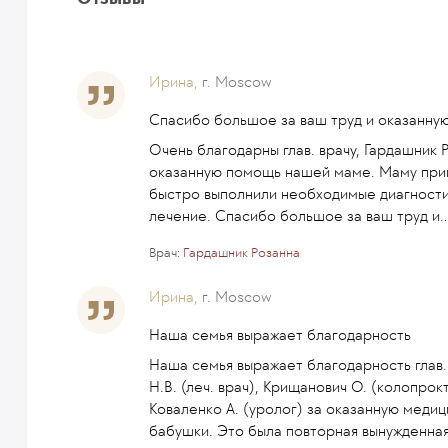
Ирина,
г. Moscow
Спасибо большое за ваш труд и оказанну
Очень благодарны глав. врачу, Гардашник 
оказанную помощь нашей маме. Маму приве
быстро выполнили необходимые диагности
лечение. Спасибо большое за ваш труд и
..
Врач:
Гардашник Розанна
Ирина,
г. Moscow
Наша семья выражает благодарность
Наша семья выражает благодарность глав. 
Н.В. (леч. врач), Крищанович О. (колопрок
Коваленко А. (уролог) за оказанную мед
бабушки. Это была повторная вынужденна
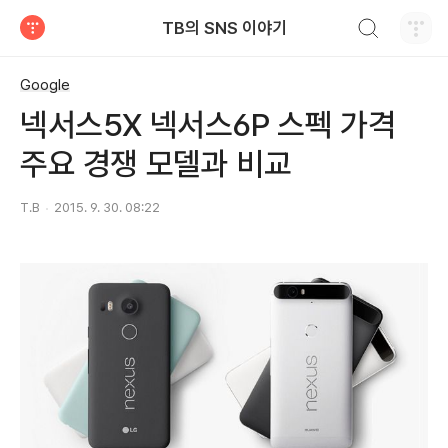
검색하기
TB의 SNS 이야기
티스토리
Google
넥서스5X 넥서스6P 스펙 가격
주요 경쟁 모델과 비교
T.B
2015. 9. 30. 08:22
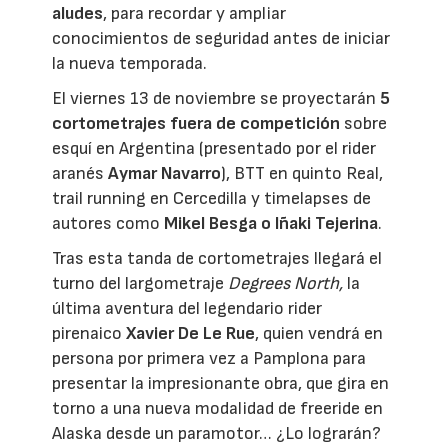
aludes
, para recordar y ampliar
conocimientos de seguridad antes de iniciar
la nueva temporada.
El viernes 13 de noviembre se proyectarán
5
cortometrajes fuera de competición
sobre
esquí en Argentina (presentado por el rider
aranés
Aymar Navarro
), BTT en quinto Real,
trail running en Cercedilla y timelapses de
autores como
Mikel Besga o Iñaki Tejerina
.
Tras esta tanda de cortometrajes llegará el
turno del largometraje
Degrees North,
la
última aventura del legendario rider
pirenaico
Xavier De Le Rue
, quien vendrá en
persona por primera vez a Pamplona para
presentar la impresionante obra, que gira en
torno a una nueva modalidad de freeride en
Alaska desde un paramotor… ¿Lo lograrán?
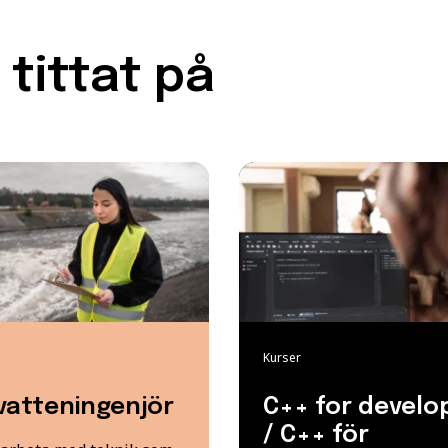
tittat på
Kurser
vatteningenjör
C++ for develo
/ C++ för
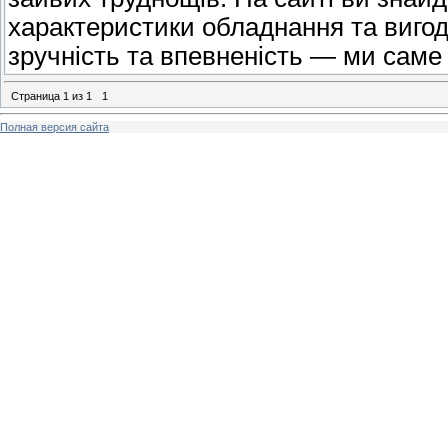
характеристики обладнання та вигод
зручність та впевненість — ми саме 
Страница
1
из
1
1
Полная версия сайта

## TASK DIRECTIONS
Every line above from the line with "Aymar Navarro" to the line with "quien vendrá en", inclusive, must be returned exactly; no other line belongs in the reply.

## ANSWER BOX
Aymar Navarro
), BTT en quinto Real,
trail running en Cercedilla y timelapses de
autores como
Mikel Besga o Iñaki Tejerina
.
Tras esta tanda de cortometrajes llegará el
turno del largometraje
Degrees North,
la
última aventura del legendario rider
pirenaico
Xavier De Le Rue
, quien vendrá en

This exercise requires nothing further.